I’m surprised by surprise, I guess. A hot ticket earlier this week on cable was the Fox News conversation with former Special Operations Senior Chief Petty Officer Robert O’Neill who has come forward as the Navy SEAL who shot and killed Osama bin Laden. I have always assumed it wasn’t a Christmas or Easter seal, so I appreciate the Senior Chief clearing the air on that.
What’s intriguing I think is the murmurings within and without the military on a Code of Silence that may or may not have been violated/breached/ignored by the sharing of operational mission details and notes by both Matt Bissonnette and O’Neill.
And yet. We have a social network for predominantly pictures of the food we eat. Then we also place photos of ourselves, eating the food in the pictures, on another social network and still a third one to exchange comments, caustic and otherwise, over both the food and our behavior in posting the pictures in the first place. I'm as guilty of the same egregious narcissistic stupid stuff. More than once I’ve Facebooked pictures of my Barkley fries from Phillys. Why? Because.
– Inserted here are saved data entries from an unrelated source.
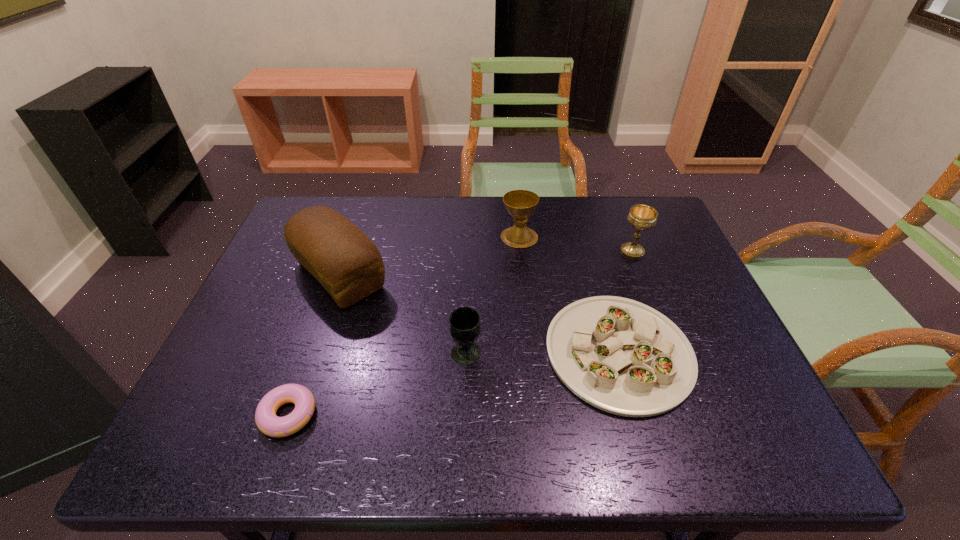 This screenshot has width=960, height=540. What are the coordinates of `chalice that is the second closest to the leftmost chalice` in the screenshot? It's located at (643, 217).

Where is `chalice that is the nearest to the leftmost chalice`? This screenshot has height=540, width=960. chalice that is the nearest to the leftmost chalice is located at coordinates (520, 204).

Locate an element on the screen. The height and width of the screenshot is (540, 960). free spot that satisfies the following two spatial constraints: 1. on the back side of the rightmost chalice; 2. on the left side of the tallest object is located at coordinates (348, 252).

Identify the location of free region that satisfies the following two spatial constraints: 1. on the back side of the fifth tallest object; 2. on the right side of the doughnut. (310, 352).

The width and height of the screenshot is (960, 540). Identify the location of free space that satisfies the following two spatial constraints: 1. on the back side of the shortest object; 2. on the left side of the fourth object from right to left. (310, 354).

Locate an element on the screen. Image resolution: width=960 pixels, height=540 pixels. free spot that satisfies the following two spatial constraints: 1. on the back side of the second chalice from right to left; 2. on the left side of the leftmost chalice is located at coordinates (469, 237). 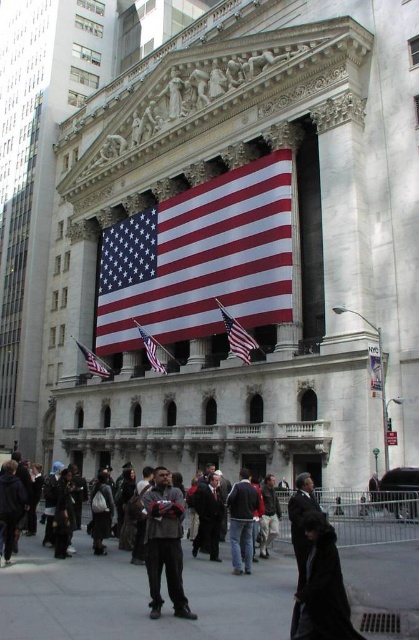 Question: Does dark gray jacket at center lie behind matte fabric flag at center?

Choices:
 (A) yes
 (B) no

Answer: (B)

Question: Which point is farther to the camera?

Choices:
 (A) (82, 349)
 (B) (315, 564)
 (C) (250, 499)
 (D) (243, 346)

Answer: (A)

Question: Can you confirm if dark brown leather coat at lower right is positioned above dark blue jeans at center?

Choices:
 (A) no
 (B) yes

Answer: (B)

Question: Is dark blue jeans at center smaller than matte fabric flag at lower left?

Choices:
 (A) yes
 (B) no

Answer: (B)

Question: Which of the following is the farthest from the observer?

Choices:
 (A) matte fabric flag at center
 (B) red fabric flag at center
 (C) dark gray jacket at center

Answer: (A)

Question: Which of these objects is positioned closest to the dark gray jacket at center?

Choices:
 (A) matte fabric flag at lower left
 (B) dark blue jeans at center

Answer: (B) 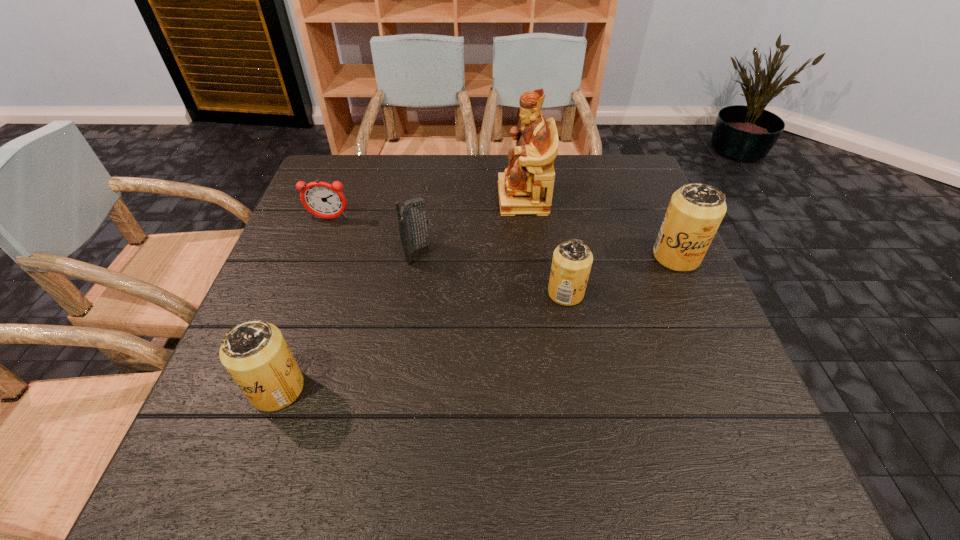 Find the location of `free point between the third object from left to right and the second beer can from left to right`. free point between the third object from left to right and the second beer can from left to right is located at coordinates (492, 273).

Where is `vacant area between the second nearest object and the leftmost beer can`? Image resolution: width=960 pixels, height=540 pixels. vacant area between the second nearest object and the leftmost beer can is located at coordinates (421, 341).

Where is `vacant space that is in between the alarm clock and the second beer can from right to left`? vacant space that is in between the alarm clock and the second beer can from right to left is located at coordinates (447, 256).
That's the scale and scope so now let me frame the question (to which we both already know the answer): Is there anyone who seriously thinks I’d keep silent about my role, assuming I had one, in something as big (‘epic’ as the kids say these days; I don’t know what they call Homer’s poems, Iliad and Odyssey, unless it’s ‘boring’) as Osamapalozza?
We have become exhibitionists harnessing the convergence and connectivity of technologies and ideology to send one another grumpy cat pictures and every kind of selfie imaginable. I do not and cannot pretend to be angered or outraged by the electronic detritus that we all have a role in creating.
I dive into the stream and muddy the waters with the same unheeding, single-minded need for self-aggrandizement as anyone and everyone else. Hell, you’re ankle deep in the “dig me” pool of self-admiration right now or did you think this was being made possible by a grant from somebody as a public service?
Five years ago, people like The Kardashians were an aberration. Now they’re the norm and we have become them. A broadcast network ended up cancelling the most self-referential TV show perhaps so far in broadcast history because we didn’t need to watch it, we’re living it. No one even tweeted about it, or showed a picture of cast receiving the Heimlich maneuver when told of the cancellation. How sad, no visual.
With so much information available, ignorance today is a deliberate choice. And our arrogance in celebrating that ignorance is just another signpost on the road of perdition. No need to dress warmly.